Every year in the UK, over 40,000 people under the age of 75 die from cardiovascular disease. There are many things people can do to avoid developing the disease, but it’s helpful for them to know if they are at high risk. QRISK®2 is a tool based on analysis patient data, that allows people (who do not have an existing diagnosis of coronary heart disease (CHD) or stroke) to work out the level of cardiovascular risk that they are facing.

Why was this work needed?

Cardiovascular disease can often be prevented if people at high risk of developing the disease can be identified early. Prevention can take the form of lifestyle changes, like losing weight or quitting smoking, or prescribing medication like statins. When deciding whether preventative measures are necessary, GPs and patients need a reliable way of assessing their cardiovascular risk.

What happened?

QRISK®2 is a risk assessment calculator. It uses a variety of information, like age, smoking status and existing medical conditions (excluding CHD and stroke), to calculate someone’s risk of developing cardiovascular disease.  The calculator is updated annually to include any changes in trends (such as falling smoking rates) and improve the quality of the data and the reliability of the calculator.

People can use the tool themselves, but it is more often used as part of a conversation between a patient and their doctor.

What were the benefits?

This tool provides a reliable way for doctors and individuals to assess the risk of cardiovascular disease. This can be used to guide clinical decisions, like prescription of medication, and personal decisions, such as weight loss. People are more likely to adopt lifestyle changes or accept new drugs when the need for this new change is explained in the context of their own personal risk of a disease.

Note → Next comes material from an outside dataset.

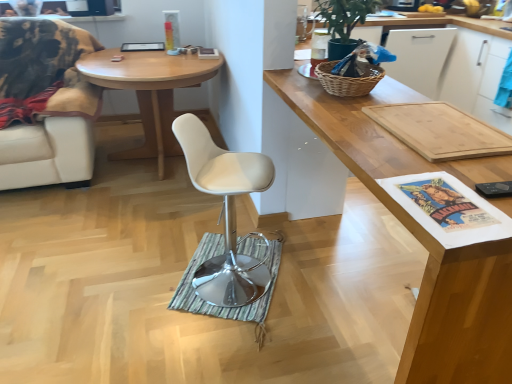 Find the location of a particular element. free space to the left of wooden cutting board at upper right is located at coordinates (168, 293).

What type of data was involved?

QRISK®2 is based on the data from 1.28 million UK GP records. GP surgeries opt to participate. All participating practices can now also have their records linked to Hospital Episode Statistics (HES) records to increase accuracy, for example to include an admission to hospital that might not be recorded in the GP’s notes.

All the records were de-personalised before being used.

Who funded and collaborated on this work?

QRISK®2 was derived by QResearch which is a not-for-profit collaboration between the University of Nottingham and EMIS (a primary care IT supplier).